Ele, que assumirá a presidência do Tribunal Superior Eleitoral (TSE) no ano que vem, tem demonstrado preocupação com os ataques e desconfianças disseminadas em relação ao resultado das eleições ao redor do mundo.

 

Em sua fala, o ministro defendeu que a existência de um processo eleitoral “livre e justo” é pressuposto fundamental de uma democracia representativa.

 

Ele também listou o que considera ser os pilares de uma democracia: o princípio da separação de Poderes, as liberdades de imprensa e de expressão e a criação de um sistema eficaz na distribuição dignidade.

 

Fachin, porém, disse que esse sistema “não se encontra isento de falhas, e por isso não nos livra de males como a opressão e o populismo autoritário”. “Ademais, não nos imuniza por completo do vírus do autoritarismo como hoje assola o Brasil, ameaçando o sistema eleitoral brasileiro e a própria democracia.”

 

O ministro afirmou ainda ser “imprescindível” preservar as instituições e seus ganhos institucionais e que a saída para esses problemas devem ser pacíficas e sempre dentro da Constituição”.

 

Para ele, eleições periódicas e alternância pacífica no poder são os antídotos contra o retrocesso. “Será muito mais grave, gravíssimo mesmo, se o ataúde que está sendo cavado levar consigo a própria democracia.
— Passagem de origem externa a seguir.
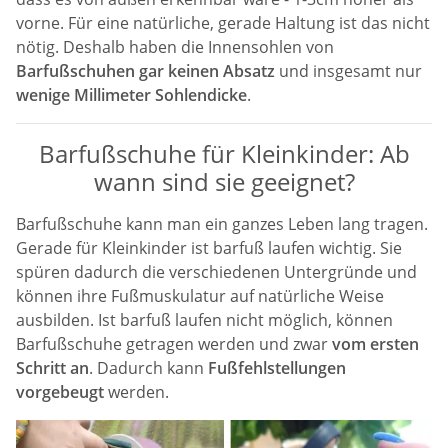
vorne. Für eine natürliche, gerade Haltung ist das nicht
nötig. Deshalb haben die Innensohlen von
Barfußschuhen gar keinen Absatz
und insgesamt nur
wenige Millimeter Sohlendicke
.
Barfußschuhe für Kleinkinder: Ab
wann sind sie geeignet?
Barfußschuhe kann man ein ganzes Leben lang tragen.
Gerade für Kleinkinder ist barfuß laufen wichtig. Sie
spüren dadurch die verschiedenen Untergründe und
können ihre Fußmuskulatur auf natürliche Weise
ausbilden. Ist barfuß laufen nicht möglich, können
Barfußschuhe getragen werden und zwar
vom ersten
Schritt an
. Dadurch kann
Fußfehlstellungen
vorgebeugt
werden.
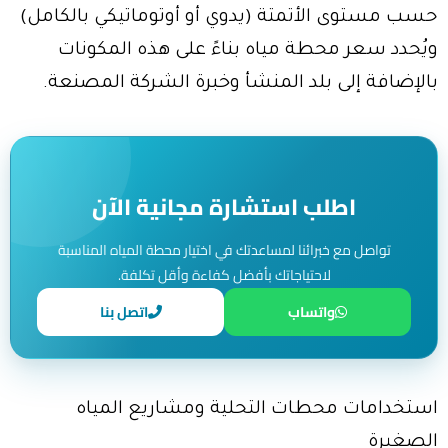
حسب مستوى الأتمتة (يدوي أو أوتوماتيكي بالكامل)
ويُحدد سعر محطة مياه بناءً على هذه المكونات
بالإضافة إلى بلد المنشأ وخبرة الشركة المصنعة.
اطلب استشارة مجانية الآن
تواصل مع خبرائنا لمساعدتك في اختيار محطة المياه المناسبة
لاحتياجاتك بأفضل كفاءة وأقل تكلفة.
واتساب
اتصل بنا
استخدامات محطات التحلية ومشاريع المياه
الصغيرة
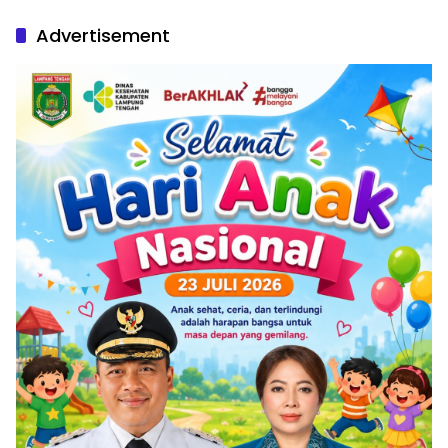
Advertisement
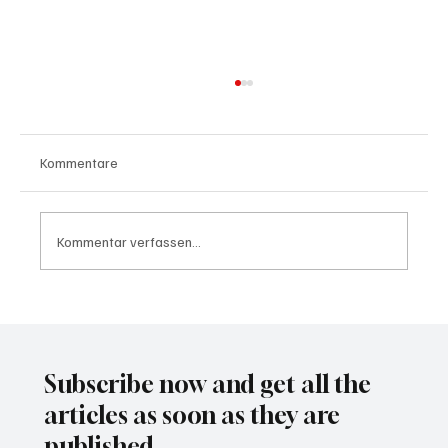
Kommentare
Kommentar verfassen...
Waltz set to resign as National Security
Advisor
Subscribe now and get all the
articles as soon as they are
published.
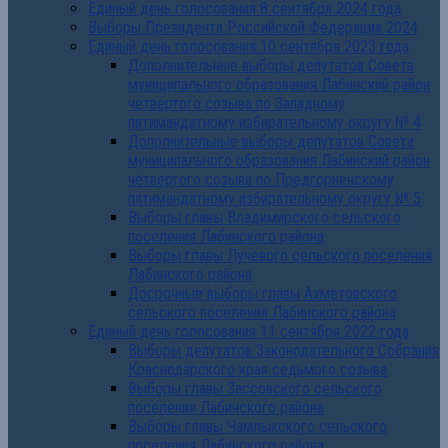
Единый день голосования 8 сентября 2024 года
Выборы Президента Российской Федерации 2024
Единый день голосования 10 сентября 2023 года
Дополнительные выборы депутатов Совета
муниципального образования Лабинский район
четвертого созыва по Западному
пятимандатному избирательному округу № 4
Дополнительные выборы депутатов Совета
муниципального образования Лабинский район
четвертого созыва по Предгорненскому
пятимандатному избирательному округу № 5
Выборы главы Владимирского сельского
поселения Лабинского района
Выборы главы Лучевого сельского поселения
Лабинского района
Досрочные выборы главы Ахметовского
сельского поселения Лабинского района
Единый день голосования 11 сентября 2022 года
Выборы депутатов Законодательного Собрания
Краснодарского края седьмого созыва
Выборы главы Зассовского сельского
поселения Лабинского района
Выборы главы Чамлыкского сельского
поселения Лабинского района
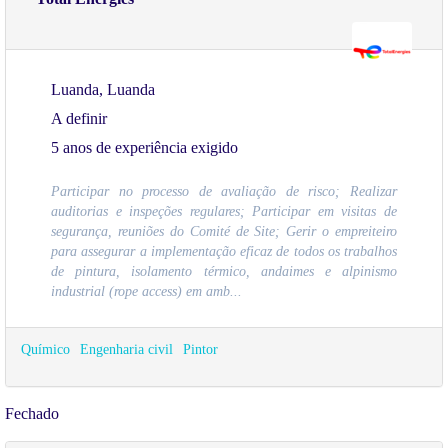
Luanda, Luanda
A definir
5 anos de experiência exigido
Participar no processo de avaliação de risco; Realizar
auditorias e inspeções regulares; Participar em visitas de
segurança, reuniões do Comité de Site; Gerir o empreiteiro
para assegurar a implementação eficaz de todos os trabalhos
de pintura, isolamento térmico, andaimes e alpinismo
industrial (rope access) em amb...
Químico
Engenharia civil
Pintor
Fechado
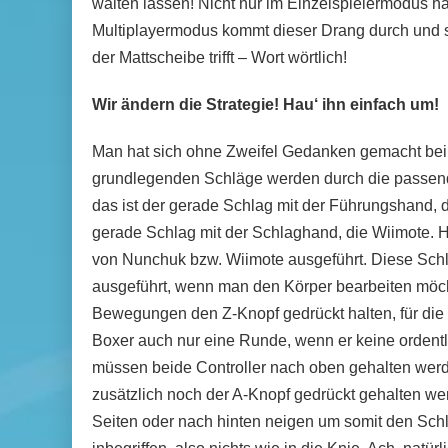
walten lassen! Nicht nur im Einzelspielermodus h
Multiplayermodus kommt dieser Drang durch und 
der Mattscheibe trifft – Wort wörtlich!
Wir ändern die Strategie! Hau‘ ihn einfach um!
Man hat sich ohne Zweifel Gedanken gemacht bei 
grundlegenden Schläge werden durch die passen
das ist der gerade Schlag mit der Führungshand,
gerade Schlag mit der Schlaghand, die Wiimote
von Nunchuk bzw. Wiimote ausgeführt. Diese Sch
ausgeführt, wenn man den Körper bearbeiten möcht
Bewegungen den Z-Knopf gedrückt halten, für die r
Boxer auch nur eine Runde, wenn er keine ordentl
müssen beide Controller nach oben gehalten wer
zusätzlich noch der A-Knopf gedrückt gehalten w
Seiten oder nach hinten neigen um somit den Sc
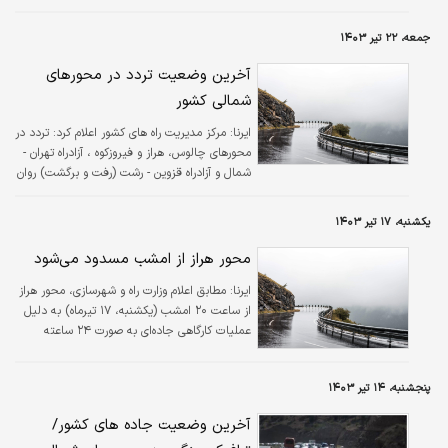
سازی ترافیک از دقایقی پیش ممنوع شد.
جمعه، ۲۲ تیر ۱۴۰۳
آخرین وضعیت تردد در محورهای
شمالی کشور
ایرنا:
مرکز مدیریت راه های کشور اعلام کرد: تردد در
محورهای چالوس، هراز و فیروزکوه ، آزادراه تهران -
شمال و آزادراه قزوین - رشت (رفت و برگشت) روان
است.
یکشنبه، ۱۷ تیر ۱۴۰۳
محور هراز از امشب مسدود می‌شود
ایرنا:
مطابق اعلام وزارت راه و شهرسازی، محور هراز
از ساعت ۲۰ امشب (یکشنبه، ۱۷ تیرماه) به دلیل
عملیات کارگاهی جاده‌ای به صورت ۲۴ ساعته
مسدود می‌شود.
پنجشنبه، ۱۴ تیر ۱۴۰۳
آخرین وضعیت جاده های کشور/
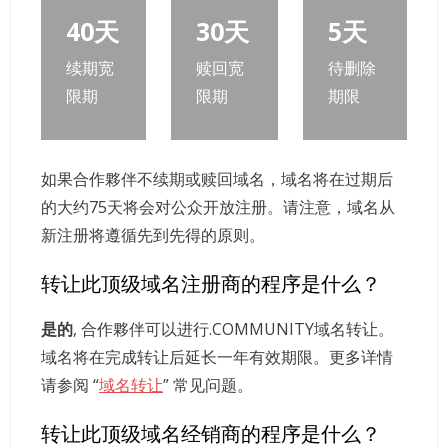
40天
30天
5天
续期宽
赎回宽
待删除
限期
限期
期限
如果合作夥伴不续期或赎回域名，域名将在过期后
的大约75天将会对公众开放注册。请注意，域名从
新注册将遵循先到先得的原则。
转让此顶级域名注册商的程序是什么？
是的
, 合作夥伴可以进行.COMMUNITY域名转让。
域名将在完成转让后延长一年有效期限。更多详情
请参阅 “
域名转让
” 常见问题。
转让此顶级域名经销商的程序是什么？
Há saída, com racionalidade e equilíbrio, e ela passa pela porta aberta da Constituição de 88”, disse.

 

As declarações de Fachin aconteceram durante um evento online em homenagem ao constitucionalista Paulo Bonavides, morto em 2020. O encontro foi organizado pela Comissão de Estudos Constitucionais da OAB, comandada por Marcus Vinicius Furtado Coêlho.